Die VK Sachsen stellt in ihrem Beschluss vom 14. 04. 2023 – Az.: 1/SVK/003-23 – fest, dass diese Selbstbindung durch die Vergabeunterlagen dazu führt, dass eine nachträgliche, stillschweigende Änderung dieser Selbstbindung, beispielsweise durch Versendung fristgebundener Nachforderungsschreiben per E-Mail, dann ausgeschlossen ist. Siehe hierzu die Erläuterungen im Vergaberechts-Report 2023, Seite 30 f.
Objektiv fehlerhaften Eigenerklärungen kommt kein Beweiswert zu. Ein Bieter kann mit einer objektiv falschen Eigenerklärung die Erfüllung eines Eignungskriteriums nicht nachweisen, sein Angebot ist zwingend nach § 57 Abs. 1 Hs. 1 VgV auszuschließen.
Das Bayerische Oberste Landesgericht stellt in seinem Beschluss vom 26. 05. 023 – Az.: Verg 2/23 – fest, dass es grundsätzlich allein dem Bieter obliegt, dem Auftraggeber die Information zu verschaffen, auf deren Grundlage dieser seine Schlussfolgerungen über die materielle Eignung treffen kann. Siehe hierzu die Erläuterungen im Vergaberechts-Report 2023, Seite 21 f.

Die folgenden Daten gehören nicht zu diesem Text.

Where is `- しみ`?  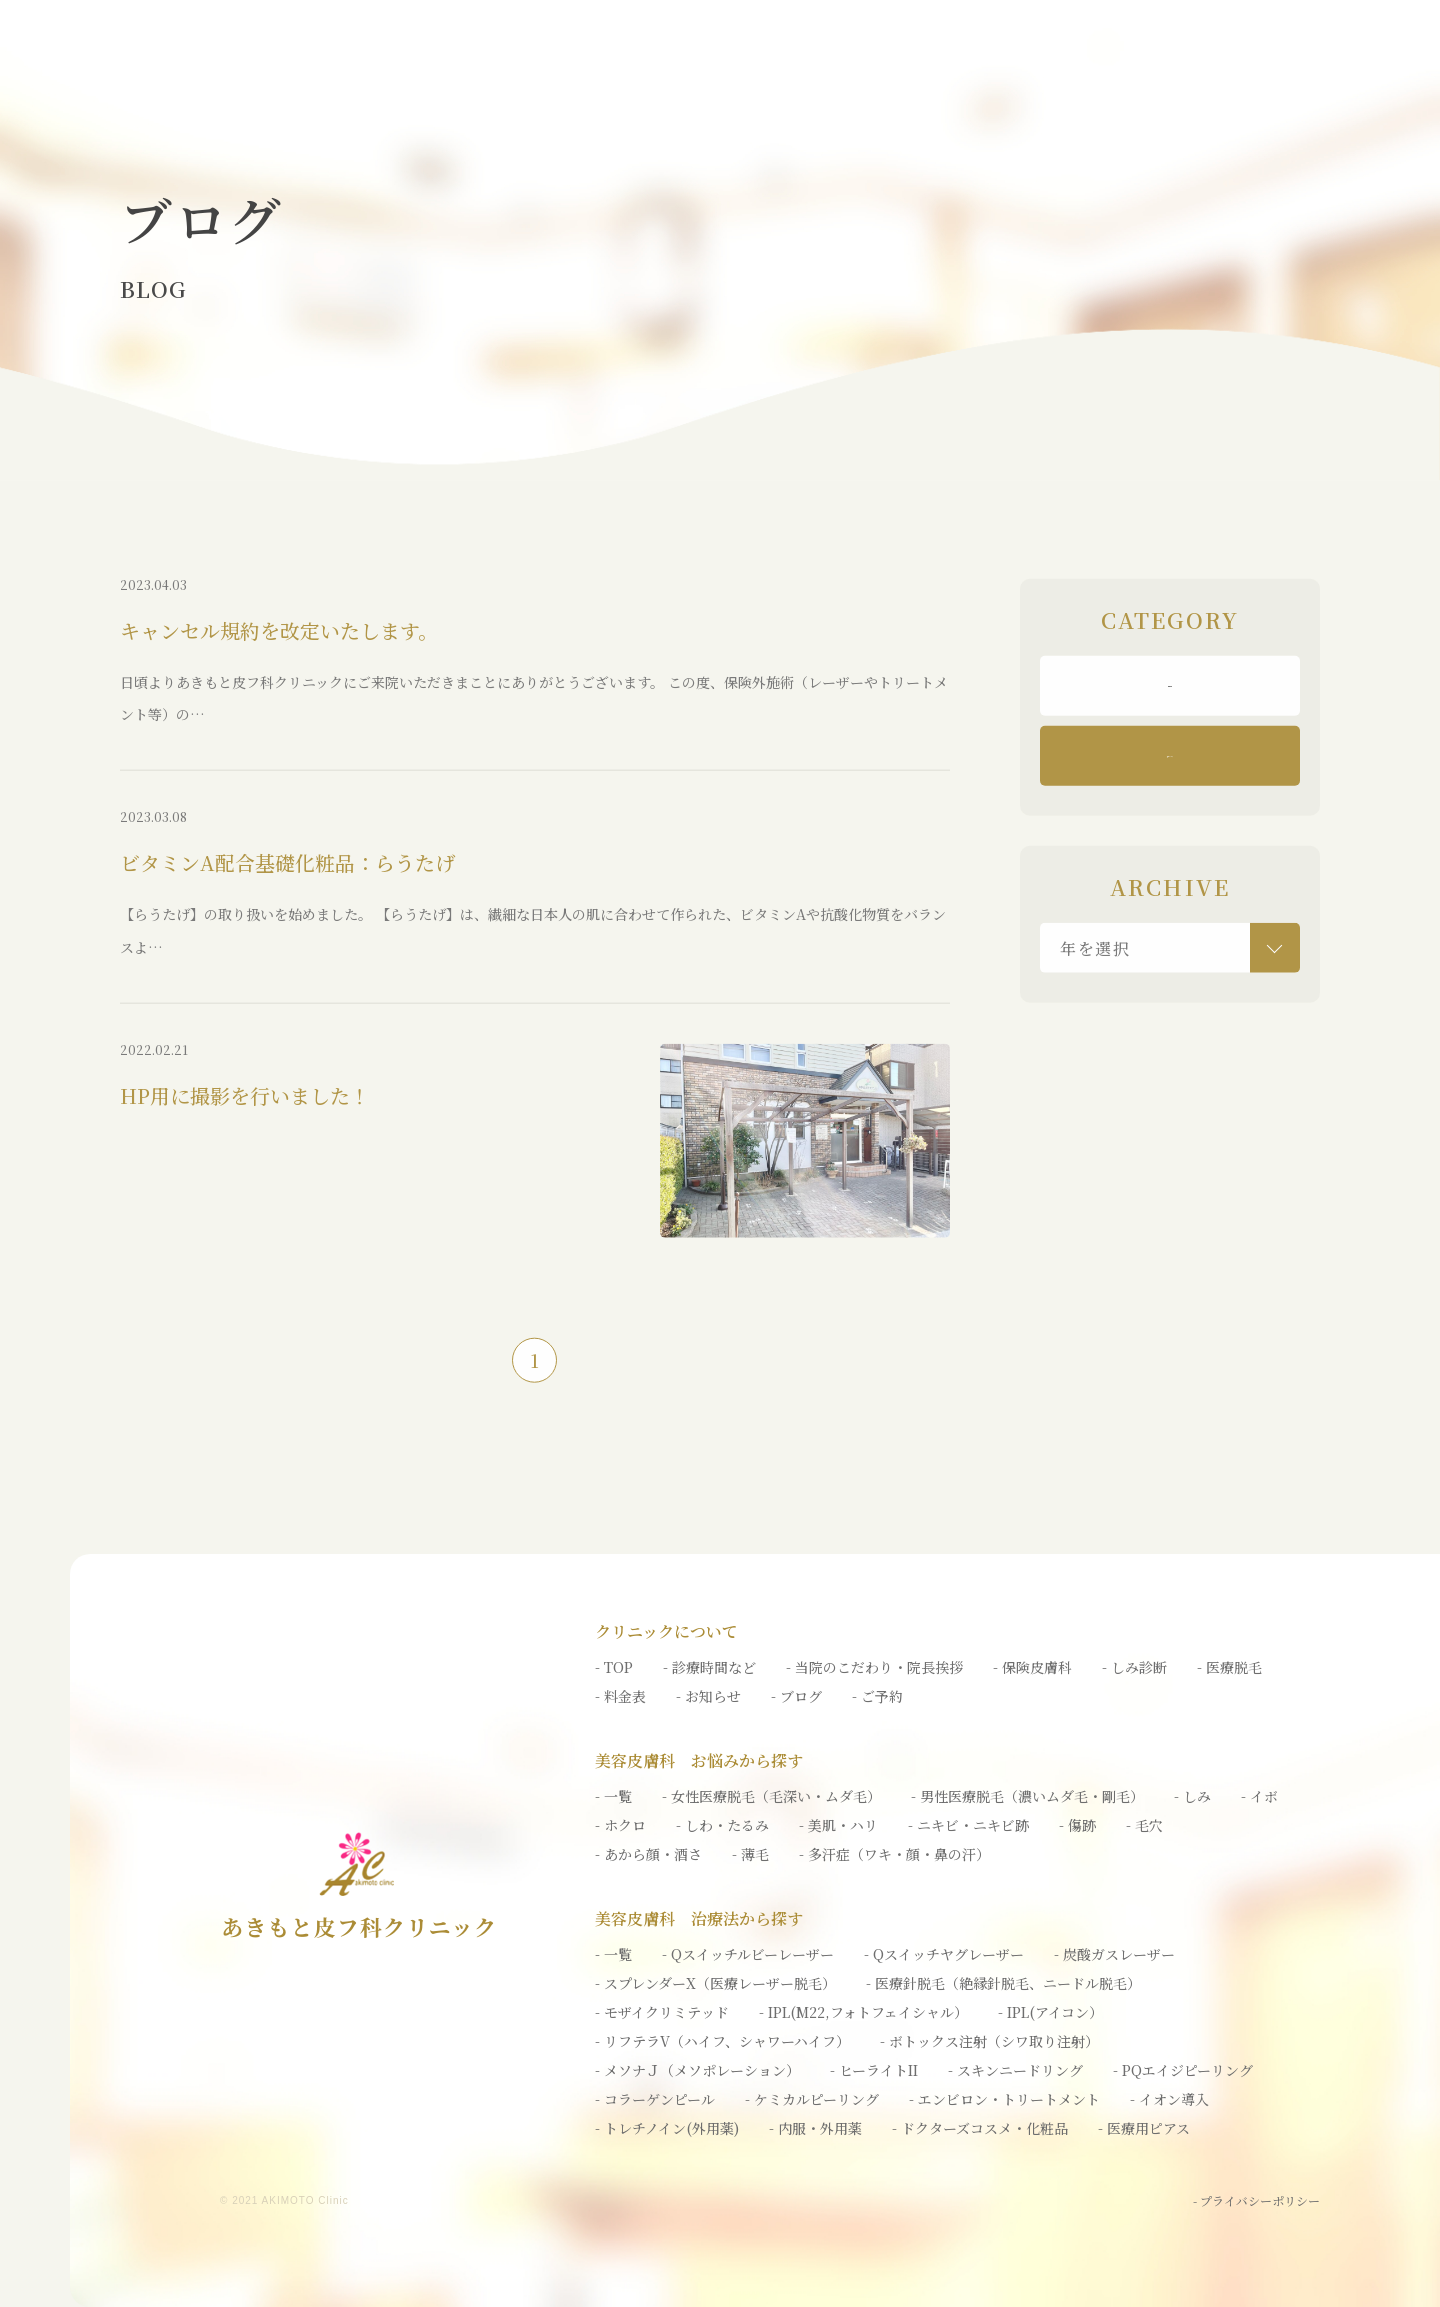 - しみ is located at coordinates (1192, 1796).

Es ist grundsätzlich ausreichend, wenn dem Auftragnehmer zur Leistungserbringung erforderliche Mittel zum Leistungsbeginn zur Verfügung stehen.
Das OLG Düsseldorf stellt in seinem Beschluss vom 08. 02. 2023 – Az.: Verg 17/22 – zudem fest, dass bei einer ausnahmsweise hiervon abweichenden Forderung des Auftraggebers, wonach Mittel bereits bei Angebotsabgabe vorhanden sein müssen, sich dies aus den Vergabeunterlagen mit der erforderlichen Klarheit und Eindeutigkeit ergeben muss. Siehe hierzu die Erläuterungen im Vergaberechts-Report 2023, Seite 17 f.
Bei der Aufklärung von Preisen hat der Auftraggeber einen weiten Beurteilungsspielraum.
Die 2. Vergabekammer des Bundes stellt in ihrem Beschluss vom 02. 03. 2023 – Az.: VK 2-10/23 – fest, dass der öffentliche Auftraggeber den Zuschlag auf ein Angebot ablehnen darf, wenn er die geringe Höhe des angebotenen Preises nach Prüfung nicht zufriedenstellend aufklären kann. Hinsichtlich der Frage, ob zufriedenstellend aufgeklärt werden konnte, hat der Auftraggeber einen Beurteilungsspielraum. Bieter dürfen trotz ihrer Kalkulationsfreiheit die Gesamtkosten nicht beliebig einzelnen Positionen des Leistungsverzeichnisses zuordnen. Sind Preise zwar eingetragen, jedoch offensichtlich unzutreffend, wird das Angebot von der Wertung ausgeschlossen. Siehe hierzu die Erläuterungen im Vergaberechts-Report 2023, Seite 13 f.